Croissants – The world’s most famous flaky bread



There is absolutely no coffee shop in the world that does not stock one of the most easily recognisable pastries in the world – the croissant. There are variations of the original version, businesses that revolve around a croissant as a central theme and an entire nation that has citizens who would be in for a rude shock if one day they simply ceased to exist.

Who would have thought that such a weird shaped food would be so much in demand? Why weird shape? Well, in my opinion, it is rather difficult to manoeuvre crescent shaped bread into a coffee or tea cup.

The croissant is a star in its own right and although it may have inspired spinoffs, saved lives and endured centuries of over exposure, there is no bakery or coffee shop in the world that would do without this delectable flaky bread.

Well, the croissant originated from Vienna in Austria, which pretty much is a certainty and history corroborates this version. In France and most other European nations, it was very usually referred to as Viennese bread. The only part under dispute is the origin of the characteristic crescent shape.

The pastry itself uses a technique called lamination which is the folding of the dough several times and placing butter in each layer so that when the finished product rolls out of the oven, it carries with itself that beautiful aroma, the layered texture and the melt in your mouth feel. One night, during the siege of Vienna which was taking place somewhere in the 18th Century, there were some Viennese bakers toiling away in front of their wood fired ovens when they heard potential Ottoman invaders trying to scale over the fort walls. They raised an alarm immediately and the invaders were repelled and the siege lifted. The next day the bakers shaped their traditional bread called kipferl into the present day crescent shape to mimic the crescent moon on the banner of the Ottomans. There is another story that predates this one by about eight hundred years or so that sees the bakers celebrating a win over the Persians but by most other accounts, the technique of laminating dough had not arisen as yet. The croissant got its name from the French word for crescent.

Amongst the spinoffs, the most famous is probably the Danish pastry and the story that accompanies it. Apparently, the king of Denmark, on one of his visits to the Royal French court was totally taken up by the croissant and being so passionate, he sent his chief baker over to learn the techniques of creating this light, wondrous bread. When the baker came over, he was more interested in the charming French ladies at the court and spent most of his time being initiated in a different form of French passion. When he returned home, the king was eager to sample what his baker had learnt. Now the baker, before being whisked away into a series of arduous pursuits, learnt how to make the basic dough but he forgot the exact way and shape it was to be rolled out in. To save himself from being flogged and then held in a dungeon at his majesty’s pleasure, the quick thinking baker then formed a series of differently shaped breads, topped them with a series of fresh fruits, fruit purees and several innovative forms of sugar and presented them to the king.

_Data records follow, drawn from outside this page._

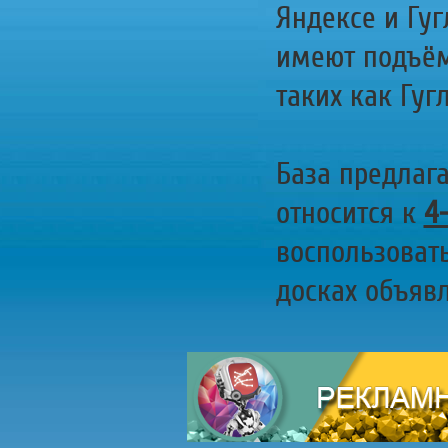
Яндексе и Гуг
имеют подъём
таких как Гугл
База предлаг
относится к
4
воспользоват
досках объявл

Needless to say the king loved them. Although he was a bit suspicious that he could not find his familiar crescent shape amongst the throng placed before him, his suspicions were set aside when the baker told him that these pastries were specially created in honor of the king and for the Danish people. The name stuck, the world got to sample the wonderful creations and café owners the world over thanked these nameless bakers.

Now every time you try to wrestle a curved croissant in a straight coffee cup, remember not to complain and moan about the shape. It celebrates the night when lives were saved and the overthrow of a city averted.